Somewhat crucially, though, O’Neil was unable to produce any proof that what he describes as “clickbait stories” that are “grabbing for headlines” are untrue, instead insisting that he is “really excited about where we are going” and how “some structural changes” are coming.

“You can ask the 50 people I met in Augusta,” he continued. “I rolled out the plan.”

“This notion of do you have to raise money? Probably. This is business. But if we keep the trajectory going the way we are and the revenue growth going, this is going to be a really good business for a really long time.”

He realizes, though, that taking on the PGA Tour in the United States is a battle not worth fighting. 

“I love the US market,” he said. “It’s the number one TV market in the world, period. It’s the number one sponsorship market in the world, period.

“But, long term, do you want to bet on 340 million people or 7.5 billion people? I’m taking a 7.5 billion person bet. That’s something we should be excited about. Because golf should be seen around the world with some of the biggest stars in the game. And that’s what we’re doing.”

Who will take home the winner's share of the 2026 LIV Golf Hong Kong prize money?

But then the kicker.

In a now deleted interview with TNT, which broadcasts the league’s tournaments in the UK, O’Neil all but confirmed that this is the last season LIV Golf will be backed by the PIF. 
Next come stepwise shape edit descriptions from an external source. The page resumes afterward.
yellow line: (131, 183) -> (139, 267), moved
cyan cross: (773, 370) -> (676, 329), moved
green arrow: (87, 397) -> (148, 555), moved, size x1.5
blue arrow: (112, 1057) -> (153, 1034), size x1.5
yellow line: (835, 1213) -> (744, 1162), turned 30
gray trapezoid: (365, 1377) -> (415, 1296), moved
When asked by presenter Oliver Wilson if Sergio Garcia was right to say that players have been told LIV is funded until 2032, O’Neil replied: “The reality is that you’re funded through the season, and then you work like crazy to create a business, and a business plan, to keep us going.”
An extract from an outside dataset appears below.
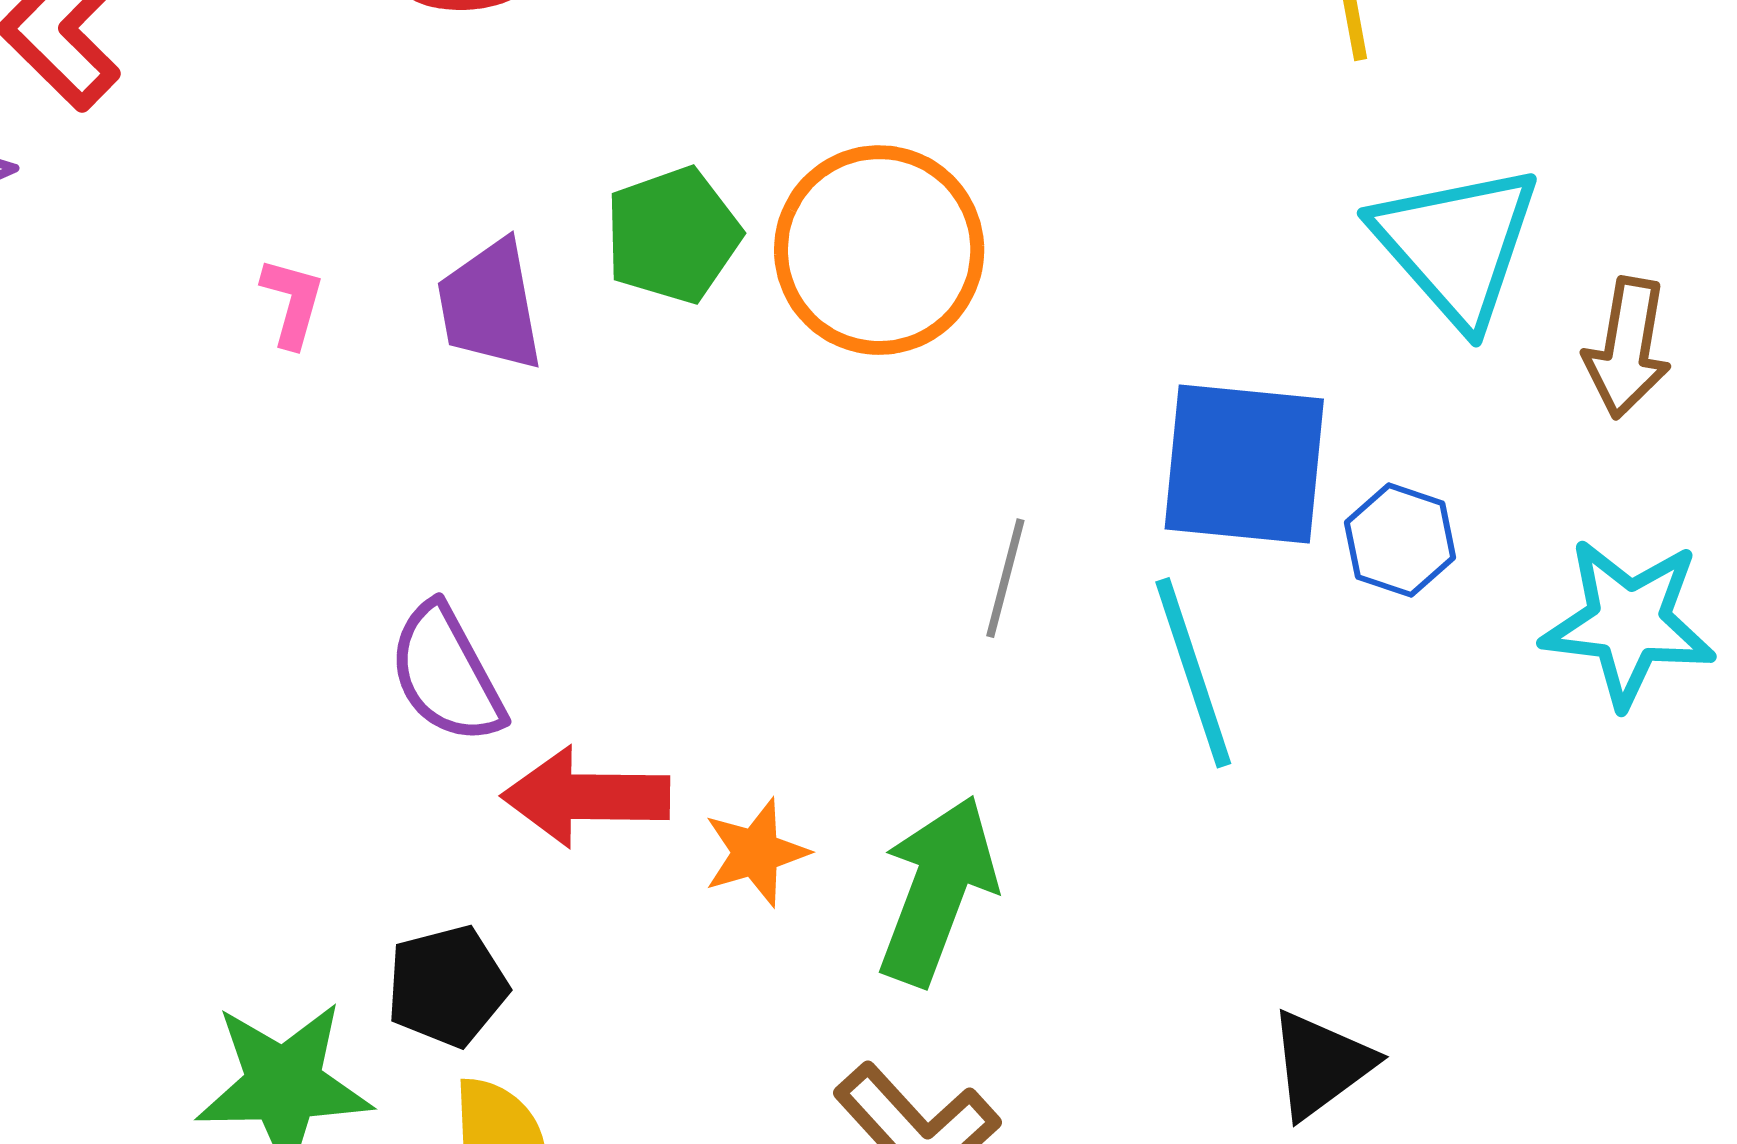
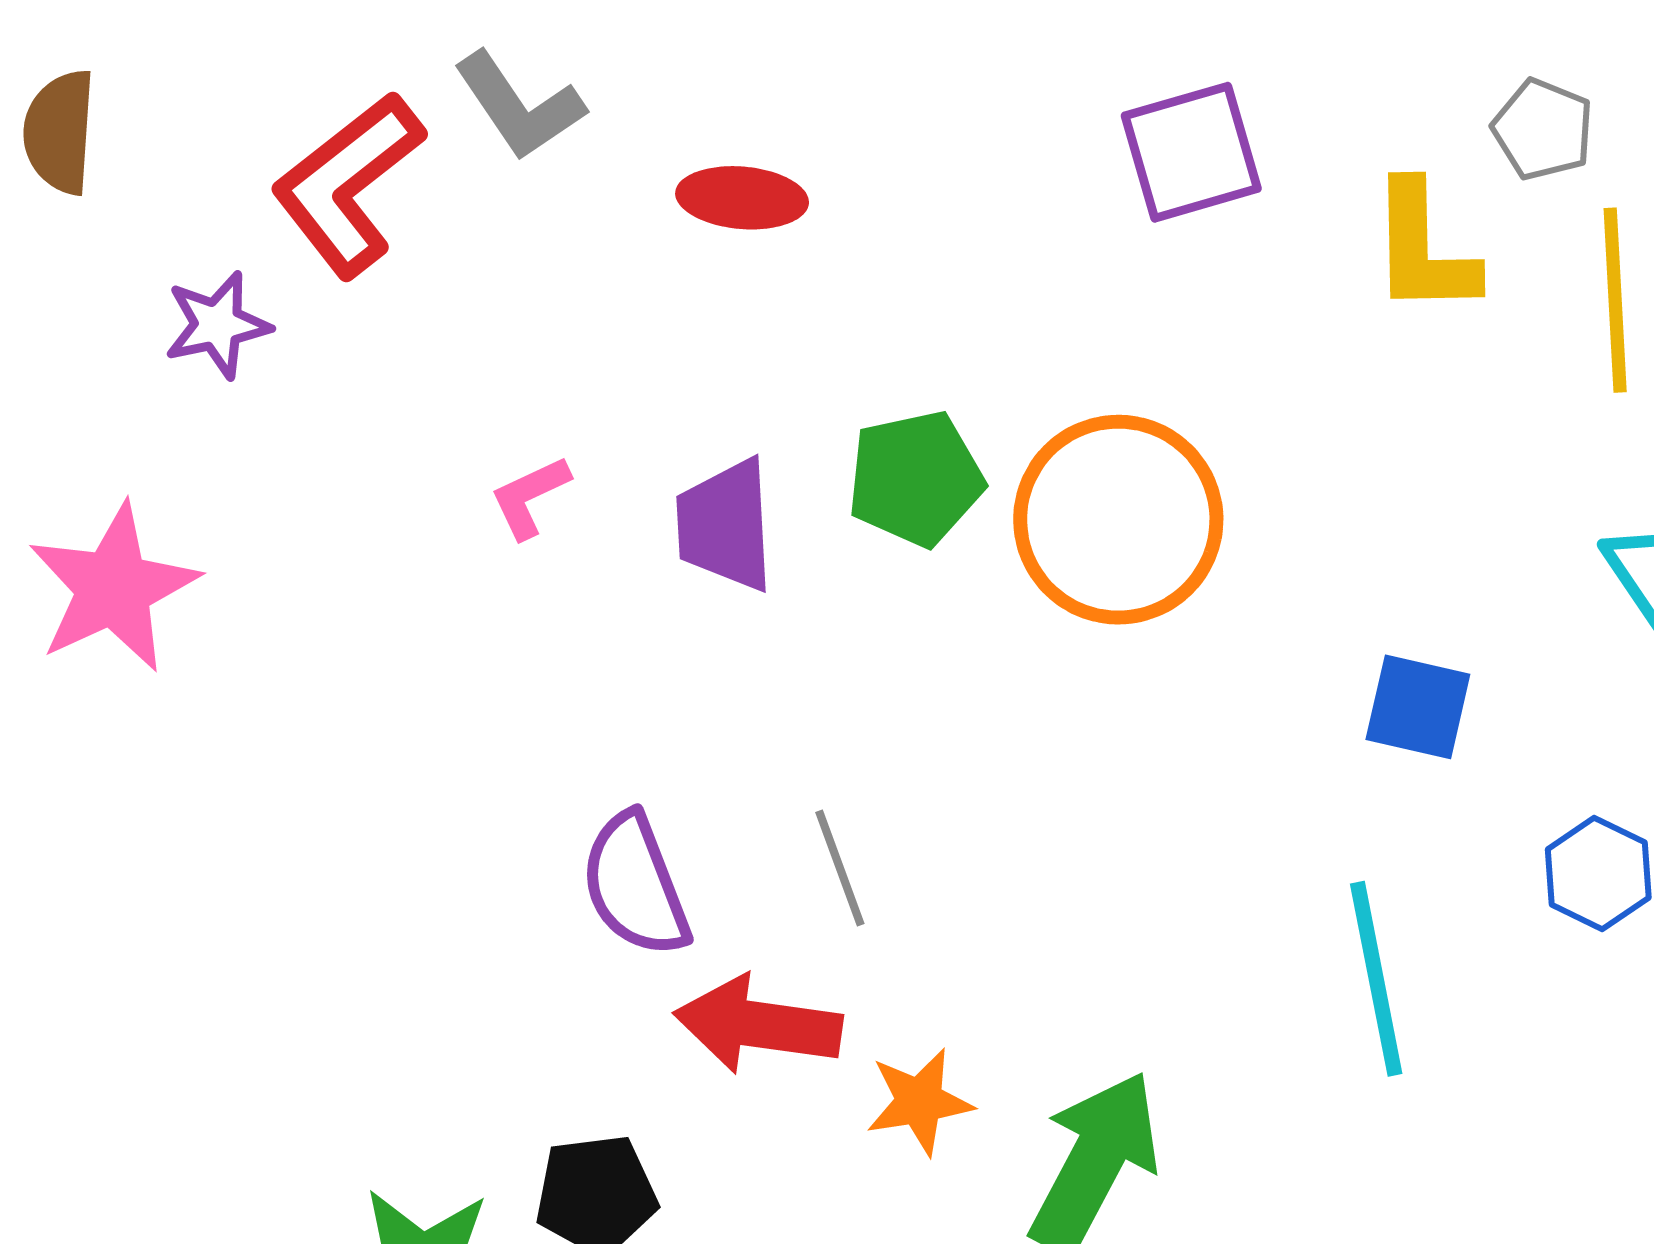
pink L-shape: (292, 302) -> (530, 497), turned -138
blue square: (1244, 464) -> (1418, 707), moved, size x0.6
gray line: (1005, 578) -> (840, 868), moved, turned -42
“But that’s not different from any other private equity-funded business in the history of mankind.”

That plan, it seems, is to lean on the team aspect of LIV Golf – something O’Neil has never made secret in the 16 months since he took over from Greg Norman.
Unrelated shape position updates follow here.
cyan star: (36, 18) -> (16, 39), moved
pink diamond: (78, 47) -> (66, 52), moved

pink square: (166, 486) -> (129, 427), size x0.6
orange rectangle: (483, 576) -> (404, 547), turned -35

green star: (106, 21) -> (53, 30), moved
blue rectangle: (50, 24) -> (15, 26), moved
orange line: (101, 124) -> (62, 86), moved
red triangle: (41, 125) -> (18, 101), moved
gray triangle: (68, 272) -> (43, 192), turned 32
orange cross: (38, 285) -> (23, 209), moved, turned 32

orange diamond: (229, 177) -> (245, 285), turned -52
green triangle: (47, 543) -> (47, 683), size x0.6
“I grew up in the sports business America,” he continued. “I’ve worked in the NBA, the NHL and the NFL, and when I started with the Nets, I remember in 1992, Utah Jazz were sold for $13 million. They recently sold for just under $2 billion. Then I went to go work for the Philadelphia Eagles. Jeff Lurie, who still owns the team, bought it for $188 million and people thought he had lost his mind. It’s just been reported that he sold a piece of it for $8 billion and so the essence of the return on this business will come through the equity in our teams.”

Another plan O’Neil hinted at was to “blend a version of LIV and the great national opens around the world”.

“We think they’re the most underappreciated, undermarketed, and underdeveloped assets in golf,” he added. “And the reason is it gets us on the ground to grow the game of golf.”

Of course, the national Opens are all DP World Tour events – and the Wentworth-based circuit currently has a strategic alliance with the PGA Tour.

One thing is safe to say, and that is that this is far from over.